What to do:
For the word "User", find each line in the entries where it occurs and copy that line.
____
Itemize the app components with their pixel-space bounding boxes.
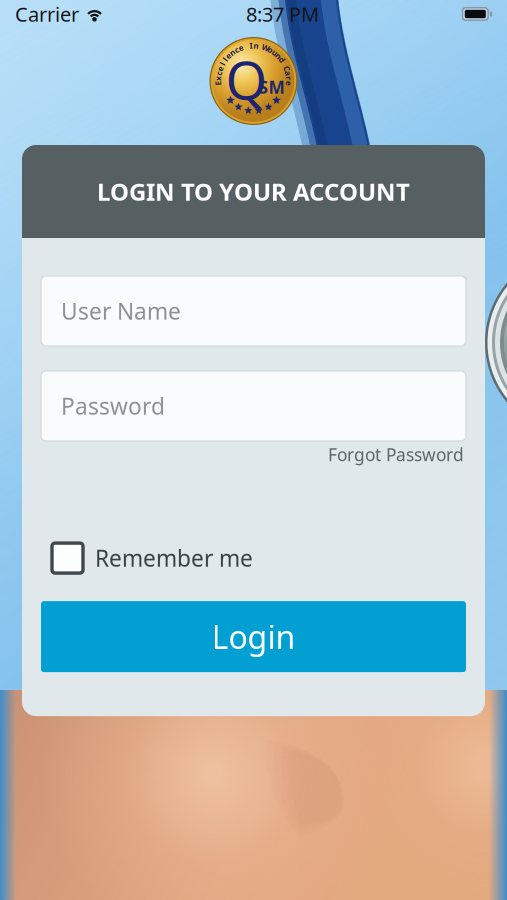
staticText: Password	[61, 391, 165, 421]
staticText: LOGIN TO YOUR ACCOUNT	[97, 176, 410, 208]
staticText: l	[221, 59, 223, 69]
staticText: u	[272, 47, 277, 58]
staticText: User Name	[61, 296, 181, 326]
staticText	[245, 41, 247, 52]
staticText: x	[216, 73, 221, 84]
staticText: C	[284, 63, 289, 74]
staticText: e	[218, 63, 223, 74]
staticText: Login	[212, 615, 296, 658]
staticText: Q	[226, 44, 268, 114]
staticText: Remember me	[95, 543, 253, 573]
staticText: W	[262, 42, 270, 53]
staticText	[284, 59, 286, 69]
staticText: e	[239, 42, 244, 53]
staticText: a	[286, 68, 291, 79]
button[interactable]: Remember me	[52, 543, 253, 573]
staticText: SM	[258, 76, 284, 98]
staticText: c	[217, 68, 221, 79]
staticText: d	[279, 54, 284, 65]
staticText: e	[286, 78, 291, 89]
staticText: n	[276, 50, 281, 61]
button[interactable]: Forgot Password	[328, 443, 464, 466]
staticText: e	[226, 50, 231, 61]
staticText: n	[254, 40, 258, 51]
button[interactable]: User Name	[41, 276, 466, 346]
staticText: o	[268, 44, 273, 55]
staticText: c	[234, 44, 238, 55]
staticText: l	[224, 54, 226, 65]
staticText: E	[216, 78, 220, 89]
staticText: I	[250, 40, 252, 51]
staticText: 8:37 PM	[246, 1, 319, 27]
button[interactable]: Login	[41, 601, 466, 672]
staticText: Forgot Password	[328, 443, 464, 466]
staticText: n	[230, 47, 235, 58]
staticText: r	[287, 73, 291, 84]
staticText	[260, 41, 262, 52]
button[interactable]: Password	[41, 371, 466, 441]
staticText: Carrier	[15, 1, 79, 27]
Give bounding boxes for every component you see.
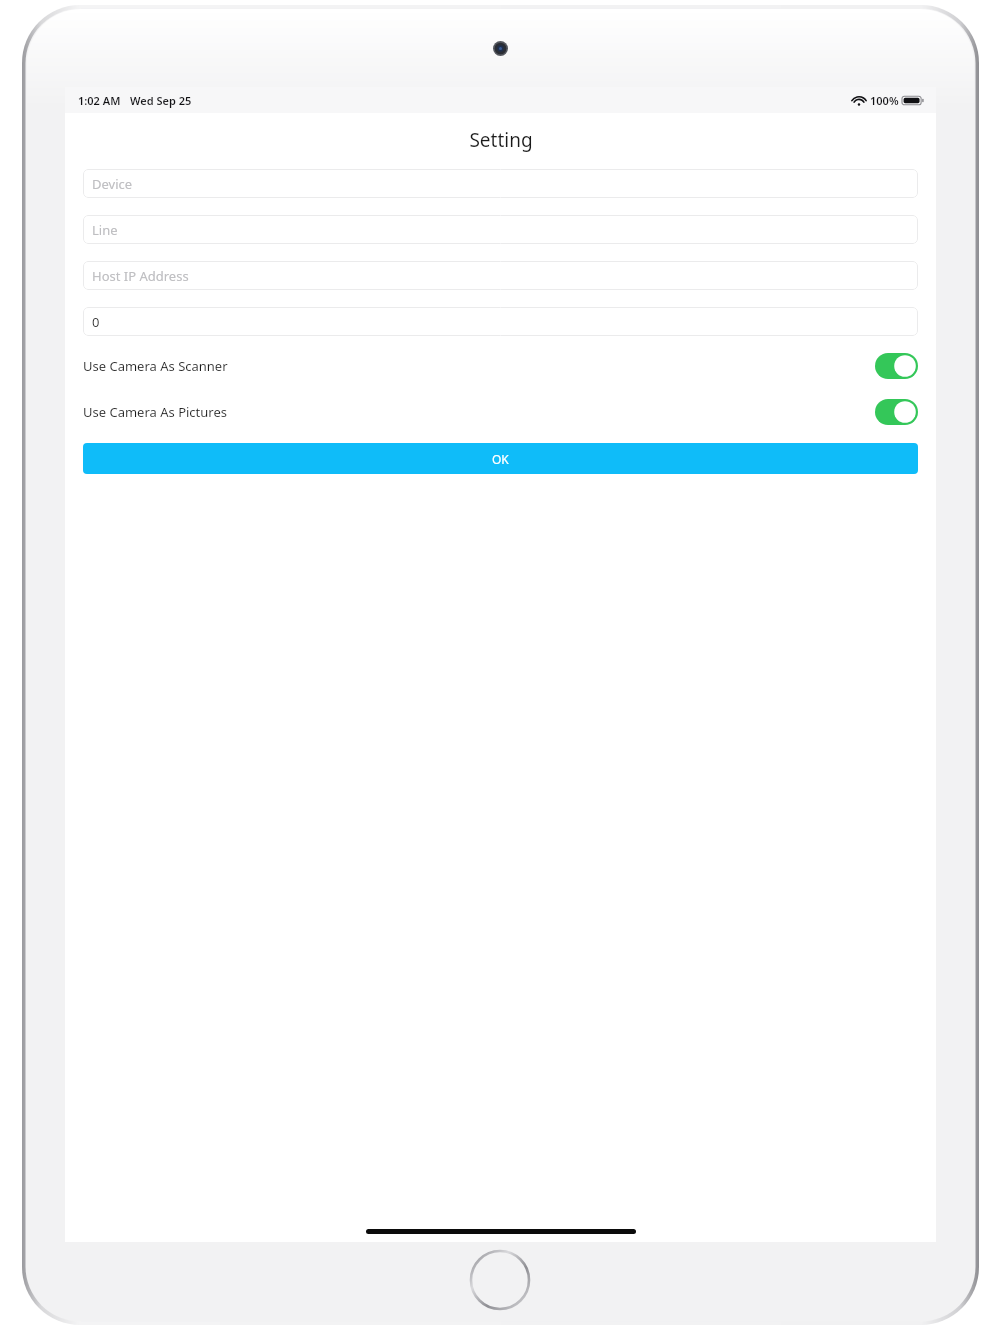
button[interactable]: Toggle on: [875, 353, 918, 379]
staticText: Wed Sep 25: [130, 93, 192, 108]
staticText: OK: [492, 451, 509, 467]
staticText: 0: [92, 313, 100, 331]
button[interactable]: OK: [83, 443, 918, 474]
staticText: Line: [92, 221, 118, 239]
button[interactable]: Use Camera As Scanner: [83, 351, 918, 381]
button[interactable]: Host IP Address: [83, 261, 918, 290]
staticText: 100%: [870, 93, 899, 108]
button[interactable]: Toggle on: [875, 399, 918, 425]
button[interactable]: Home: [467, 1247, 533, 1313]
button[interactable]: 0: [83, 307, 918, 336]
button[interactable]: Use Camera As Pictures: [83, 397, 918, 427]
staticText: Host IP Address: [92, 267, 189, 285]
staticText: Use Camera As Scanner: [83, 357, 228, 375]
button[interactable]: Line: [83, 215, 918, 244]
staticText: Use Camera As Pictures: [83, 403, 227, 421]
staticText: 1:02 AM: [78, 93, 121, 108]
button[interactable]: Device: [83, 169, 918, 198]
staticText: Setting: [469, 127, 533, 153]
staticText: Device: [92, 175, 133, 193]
____
Expected answer:
staticText: User Name	[61, 296, 181, 326]
button[interactable]: User Name	[41, 276, 466, 346]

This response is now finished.